Alexandre de Moraes é ministro de Corte constitucional. Não o Batman.
Peço vênia pela franqueza. Nada é pessoal. Sou, sobretudo, óbvio.
Moraes, ou qualquer outro de seus pares, não tem mandato de pacificador;
muito menos de justiceiro.
Ainda que diante do pior dos Coringas: não
tem. E deveria mesmo zelar pelo esvaziamento de sua presença
monocrática. Nada contra a vaidade. Tudo pelo foco. Não temos Batman.
Mas há o prestígio de estar no lugar mais alto do Judiciário. Deveria
bastar. Um entre os 11. Não um porque entre os 11.
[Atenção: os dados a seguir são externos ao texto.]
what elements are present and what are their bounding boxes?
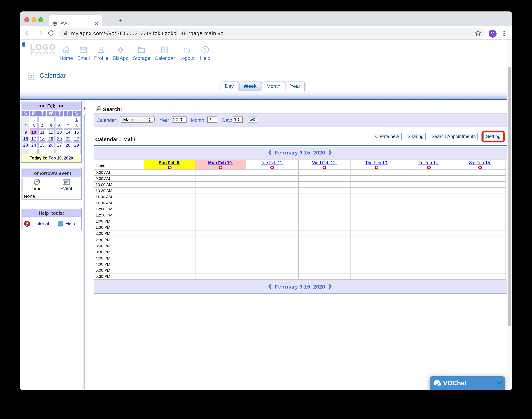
svg-text:?: ? [60, 222, 62, 226]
O Supremo não pode ser plataforma para a impulsão moderadora de um juiz
onipresente; de repente tranquilo para decidir — para mandar entrar na
casa das pessoas e lhes bloquear as contas — com base em reportagem
jornalística.
Pense-se no efeito cascata disso. Aqui o magistrado se
move — mal — a partir de bom jornalismo. Imagine-se, porém, o precedente
aberto para canetadas judiciais, Brasil profundo adentro, assentadas em
publicações fraudulentas.
A obviedade: a força de uma Corte constitucional está na voz do
colegiado. Não no exercício da musculatura individual ao alcance de seus
integrantes; o que deveria ser exceção — não abuso.
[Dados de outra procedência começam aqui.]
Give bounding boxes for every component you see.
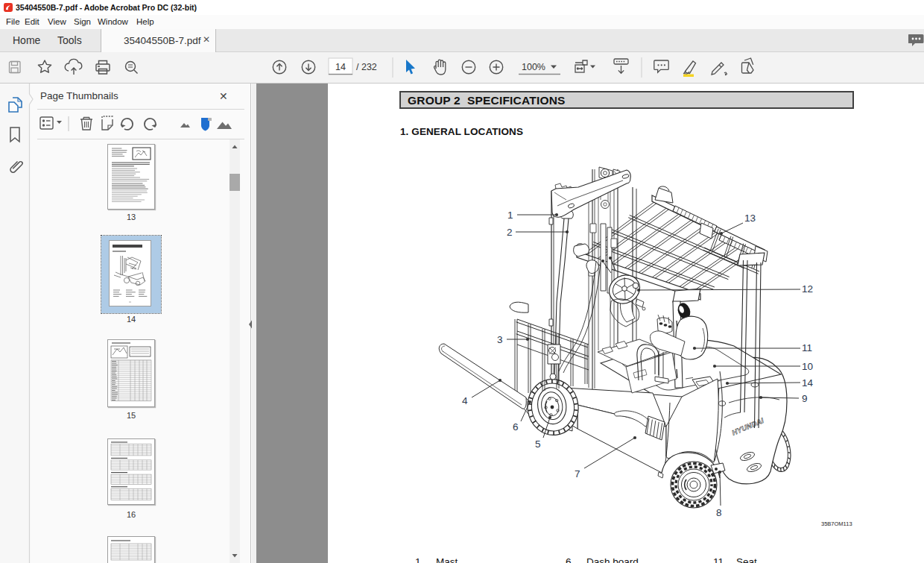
svg-text:10: 10 <box>802 361 813 372</box>
svg-text:4: 4 <box>462 395 468 406</box>
svg-text:11: 11 <box>802 342 812 353</box>
svg-text:14: 14 <box>335 62 346 72</box>
svg-text:14: 14 <box>802 377 814 389</box>
svg-text:7: 7 <box>575 468 580 479</box>
svg-text:9: 9 <box>802 393 808 404</box>
svg-text:100%: 100% <box>522 62 545 72</box>
svg-text:6: 6 <box>513 421 519 433</box>
svg-text:8: 8 <box>716 507 722 518</box>
svg-text:5: 5 <box>535 438 541 450</box>
svg-text:12: 12 <box>802 283 813 295</box>
svg-text:3: 3 <box>497 334 503 345</box>
svg-text:1: 1 <box>507 210 513 221</box>
svg-text:2: 2 <box>507 227 513 238</box>
svg-text:13: 13 <box>744 213 756 224</box>
svg-text:/ 232: / 232 <box>356 62 377 72</box>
Abusa-se. Estou à vontade. Denunciei os perigos do inquérito das fake
news no dia em que instaurado.
Tudo caberia no escopo daquela defesa
institucional sem objeto definido, em que a vítima também seria o
julgador, antes ainda promotor.
Aquela largueza sugeria desdobramentos
temerários. Era março de 2019; e não tardaria até que produzisse censura
contra uma revista, a Crusoé, que publicara reportagem incômoda para o
então presidente do Supremo Tribunal Federal (STF), Dias Toffoli.
Ali se subiu um degrau nas liberdades para que o relator, Moraes,
agisse, porque em defesa da democracia, a seu bel-prazer. Já temos a
volta do PowerPoint.
O que é defender a democracia?
Qual a possível defesa da democracia
pelo Supremo? Como um ministro do STF pode defender a democracia?
Até
onde pode avançar, o monocrático, para defendê-la?
O que a urgência em
defendê-la permite?
Permitimos que se defenda a democracia à margem das
balizas republicanas? Vale a pescaria?
Moraes autorizou buscas contra empresários que, em conversas privadas
asquerosas, manifestaram predileções golpistas. Sua decisão informa que
não há outros elementos fundamentando as medidas — também bloqueio de
redes sociais — que não simplesmente aquela troca de mensagens estúpidas
entre idiotas ricos.
É grotesco. Porque as mensagens, per se, não indicam organização para
financiamento de atividade antidemocrática — o que seria, aí sim, crime.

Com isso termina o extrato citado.